**What to work on**
Report the number of lines in the data below where the string "Year" shows up, and only that number.

**Data for analysis**
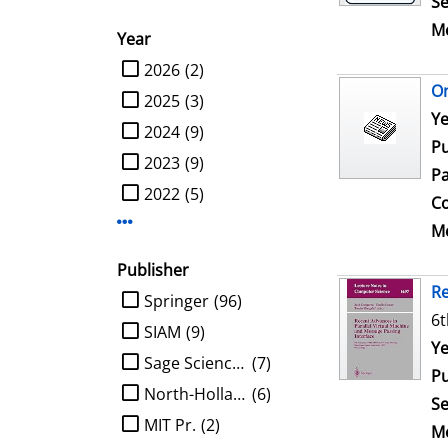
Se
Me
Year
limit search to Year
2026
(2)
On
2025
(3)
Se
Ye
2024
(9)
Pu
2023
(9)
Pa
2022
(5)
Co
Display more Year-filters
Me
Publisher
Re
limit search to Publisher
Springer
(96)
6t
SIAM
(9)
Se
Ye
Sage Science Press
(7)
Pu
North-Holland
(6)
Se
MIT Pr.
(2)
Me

---

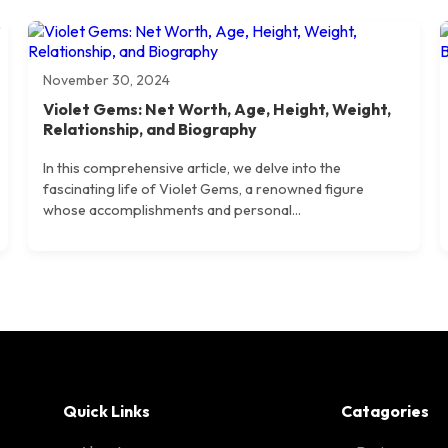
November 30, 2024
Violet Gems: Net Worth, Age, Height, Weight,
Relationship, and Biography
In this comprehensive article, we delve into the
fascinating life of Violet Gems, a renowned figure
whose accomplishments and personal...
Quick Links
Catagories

**Solution**
3